I just renewed my Prezi subscription. I just learn that it has a new feature. Video presentation with the usual Prezi notes. Alhamdulillah. A good news for me. I have started to learn creating video-slides presentation using Prezi. I know that it is a new challenge for me. I know that I might need extra time to learn it well. But I will not give up. I am not in a race to get to any finishing line. I will get it done somehow In sha Allah. May Allah ease my journey to learn these new things.

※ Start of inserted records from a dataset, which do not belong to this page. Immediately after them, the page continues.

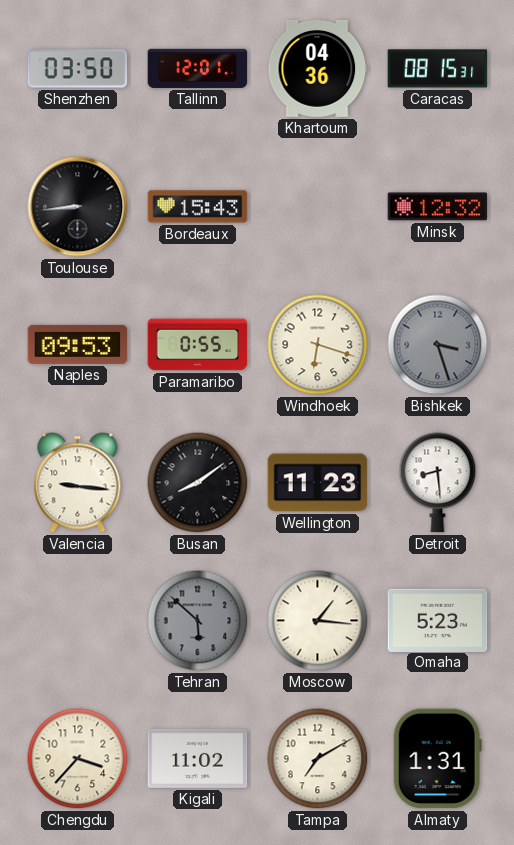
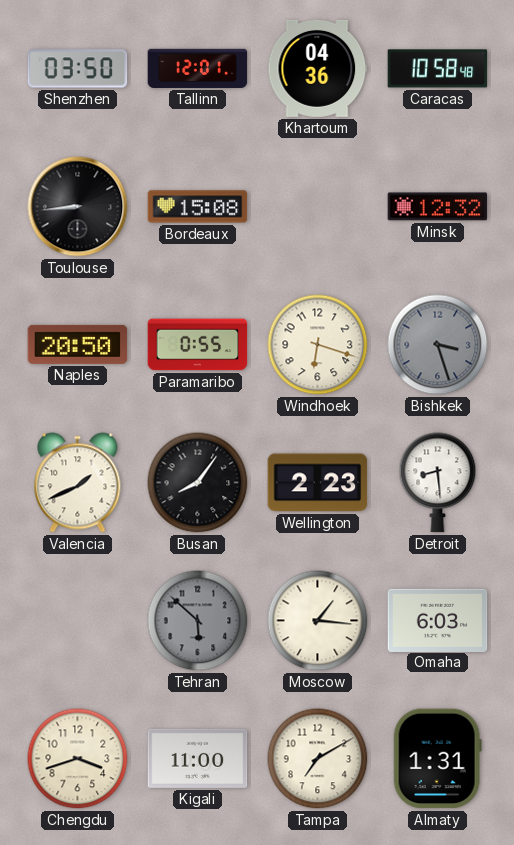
Caracas: 08:15 -> 10:58
Bordeaux: 15:43 -> 15:08
Naples: 09:53 -> 20:50
Valencia: 9:16 -> 1:41
Busan: 8:09 -> 8:06
Wellington: 11:23 -> 2:23
Omaha: 5:23 -> 6:03
Chengdu: 3:37 -> 3:42
Kigali: 11:02 -> 11:00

Alhamdulillah. I did my first online class with lots of technical glitches and whatsnot. With no video sharing (I learn later on that it is due to restriction that the library imposes on its users) and just audio sharing mode, I just conducted my class. Just do it! The technical glitches are due to some unforeseen things. Well, things happen when we are least expected it, right?
While I was struggling to overcome the technical glitches, some of my colleagues like Dr Narina and Dr Nor Azean tried to help me but there is nothing much can be done when things are just out of our hand. Kudos to them for giving me support when I (badly) needed one.
I was feeling helpless and when things happened like that, my normal reaction is crying. Alhamdulillah Dr Narina came with her husband just on time when I just about to shed my tears. But I guess they can sense it looking at my pale panicky face.
Dr Narina captured some videos of me panicking. Alhamdulillah, I can’t upload the video here because this webpage does not allow video sharing (tongue in cheek remark!). But here are some pictures to see me while in action.
I created a feedback form on the elearning. I told my students don’t hesitate to give their comments even though it is negative. I know their comments is not attacking me personally but rather giving me valuable information to improve my teaching.